Rocksylvania… One Step at a Time
Rocksylvania is fully living up to its reputation. There are times when I just want to walk and the trail insists I be a bit more reflective about where I put my feet than I really want. It feels like I’m walking on miles and miles of ancient stone axe heads. I want to be burning miles, but I can’t race through the rocky patches. Thank God my ankles are virtually unsprainable, but still I’m ready for a zero.
Frustration with the rocks added to the normal stress of hauling a pack 12 to 16 miles a day brings out the demons. Last year I completed two 500+ mile section hikes. This year’s section will be more than twice that long. Any time you start out to do something beyond the scale of anything you have done before, it is natural to question whether or not you’re up to it. We should admit it…thru hiking is hard. For me the awesome healing powers of a zero day helps hold the demons at bay, but zeros also serve to divide the larger task into more manageable chunks. I’ve walked about 200 miles of my current section hike. I’ve taken scads of 200 mile hikes. Tomorrow, I will simply start another one. I’ll repeat this until I summit Katahdin.
Yellow flowers bloom Blanketing the rolling hills Sweet smells overwhelm
Sometimes you just have to write an haiku!
I left Boiling Springs after an incredible breakfast at Cafe 101. This section is incredibly easy. I took an easy day to Carlisle anyway. Then to the Cove Mountain Shelter the next day leaving only a short walk into Duncannon. As I walked into town, I talked with Storyteller, another geezer finishing his thru hike.
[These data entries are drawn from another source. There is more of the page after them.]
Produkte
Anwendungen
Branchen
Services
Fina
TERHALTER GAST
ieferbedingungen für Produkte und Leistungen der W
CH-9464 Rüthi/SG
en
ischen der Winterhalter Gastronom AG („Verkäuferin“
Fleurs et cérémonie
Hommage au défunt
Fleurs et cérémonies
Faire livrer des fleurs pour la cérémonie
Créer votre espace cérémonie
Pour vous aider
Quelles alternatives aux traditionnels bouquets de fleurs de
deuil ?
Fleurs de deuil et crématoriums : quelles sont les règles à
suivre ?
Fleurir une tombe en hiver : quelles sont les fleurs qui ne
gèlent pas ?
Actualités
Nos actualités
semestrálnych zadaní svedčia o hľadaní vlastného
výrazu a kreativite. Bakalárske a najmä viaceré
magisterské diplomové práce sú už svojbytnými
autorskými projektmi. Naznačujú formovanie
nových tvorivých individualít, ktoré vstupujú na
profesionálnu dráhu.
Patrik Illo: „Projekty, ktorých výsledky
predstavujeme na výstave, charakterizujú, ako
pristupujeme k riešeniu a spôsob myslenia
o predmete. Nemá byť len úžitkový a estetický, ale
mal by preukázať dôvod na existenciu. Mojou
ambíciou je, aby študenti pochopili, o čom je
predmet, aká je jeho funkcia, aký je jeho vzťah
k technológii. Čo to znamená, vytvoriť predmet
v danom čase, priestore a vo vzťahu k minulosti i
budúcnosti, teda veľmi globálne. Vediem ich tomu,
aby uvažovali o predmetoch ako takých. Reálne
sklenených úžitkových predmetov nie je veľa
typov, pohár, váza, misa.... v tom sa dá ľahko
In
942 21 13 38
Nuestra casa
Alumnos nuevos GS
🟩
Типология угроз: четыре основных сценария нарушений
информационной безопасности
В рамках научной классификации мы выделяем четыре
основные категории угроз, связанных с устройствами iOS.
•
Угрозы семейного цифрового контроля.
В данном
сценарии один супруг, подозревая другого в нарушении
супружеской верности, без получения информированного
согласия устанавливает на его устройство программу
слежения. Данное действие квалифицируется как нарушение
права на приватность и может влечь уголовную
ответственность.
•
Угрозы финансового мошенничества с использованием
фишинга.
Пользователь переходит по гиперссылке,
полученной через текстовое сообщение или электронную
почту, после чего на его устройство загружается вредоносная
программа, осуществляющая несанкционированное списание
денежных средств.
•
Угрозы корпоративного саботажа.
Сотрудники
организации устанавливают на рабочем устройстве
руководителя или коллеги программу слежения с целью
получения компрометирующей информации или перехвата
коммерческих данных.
We shared our plans for town. I was planning to stay at the Red Carpet Inn; he was heading for the Doyle. I suspect both of us convinced the other to change plans. I ended up heading for the Doyle. What brought me around is my quest for a trail family. Beers and burgers at the Doyle bonding with other thru hikers seemed like a good way to spend an evening. While Storyteller wasn’t there, I caught up with Smitty and Foghat. Words of warning… if you don’t clean your plate at the Doyle, they call you names…names like day hiker! The food and company were first rate and when I shared that I had donated to their gofundme campaign, Vickey (one of the owners) came from behind the bar to give me a hug. Tradition is important and while the accommodations at the Doyle are somewhat spartan, the place is an important Appalachian Trail landmark and the food is great.
Should I mention how much I hate full foodbag day?
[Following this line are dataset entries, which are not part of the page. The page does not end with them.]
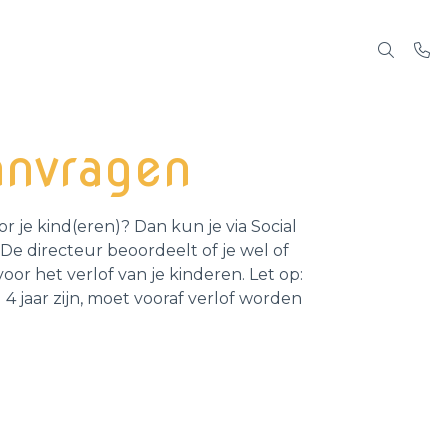
anvragen
or je kind(eren)? Dan kun je via Social
De directeur beoordeelt of je wel of
or het verlof van je kinderen. Let op:
4 jaar zijn, moet vooraf verlof worden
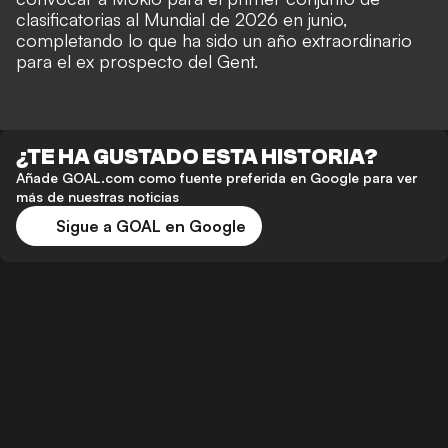
clasificatorias al Mundial de 2026 en junio,
completando lo que ha sido un año extraordinario
para el ex prospecto del Gent.
¿TE HA GUSTADO ESTA HISTORIA?
Añade GOAL.com como fuente preferida en Google para ver
más de nuestras noticias
Sigue a GOAL en Google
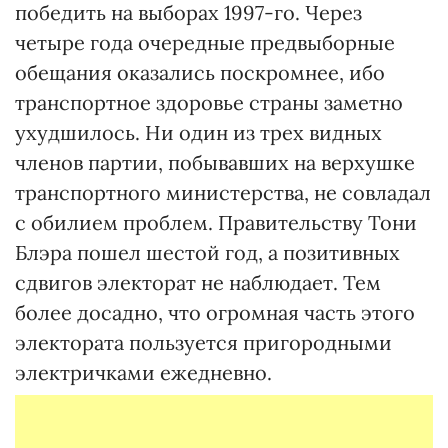
победить на выборах 1997-го. Через
четыре года очередные предвыборные
обещания оказались поскромнее, ибо
транспортное здоровье страны заметно
ухудшилось. Ни один из трех видных
членов партии, побывавших на верхушке
транспортного министерства, не совладал
с обилием проблем. Правительству Тони
Блэра пошел шестой год, а позитивных
сдвигов электорат не наблюдает. Тем
более досадно, что огромная часть этого
электората пользуется пригородными
электричками ежедневно.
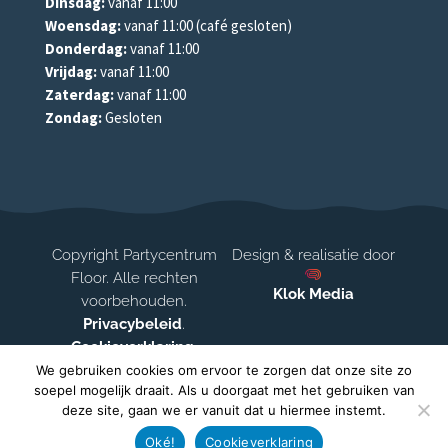
Dinsdag:
vanaf 11:00
Woensdag:
vanaf 11:00 (café gesloten)
Donderdag:
vanaf 11:00
Vrijdag:
vanaf 11:00
Zaterdag:
vanaf 11:00
Zondag:
Gesloten
Copyright Partycentrum
Design & realisatie door
Floor. Alle rechten
Klok Media
voorbehouden.
Privacybeleid
.
Cookieverklaring
.
Disclaimer
We gebruiken cookies om ervoor te zorgen dat onze site zo
soepel mogelijk draait. Als u doorgaat met het gebruiken van
deze site, gaan we er vanuit dat u hiermee instemt.
Oké!
Cookieverklaring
I left Duncannon with six days of food for the haul to Hamburg. My trail legs are coming back, but they aren’t there yet. Highlights of this section include meeting yet another Trek blogger, Bethany Varner. She’s hauling ass and I’m unlikely to ever see her again. She will be remembered for ordering a full stack of pancakes at the breakfast place across the street from the Doyle. (A full stack there is enough to keep a small town like Duncannon fed for a week!) Being unable to finish them at the restaurant, she hauled two pancakes up to the Peters Mountain Shelter and ate them most with peanut butter and jelly for dinner. Hiker hunger is real, people! When a storm threatened, I stayed in the 501 Shelter. This was almost as fun as beers at the Doyle!
The next day, I had my longest day so far (just over 16 miles) and enjoyed my first trail magic. I also ran into One Way who had been sick for couple of days and was walking back to where he left the trail.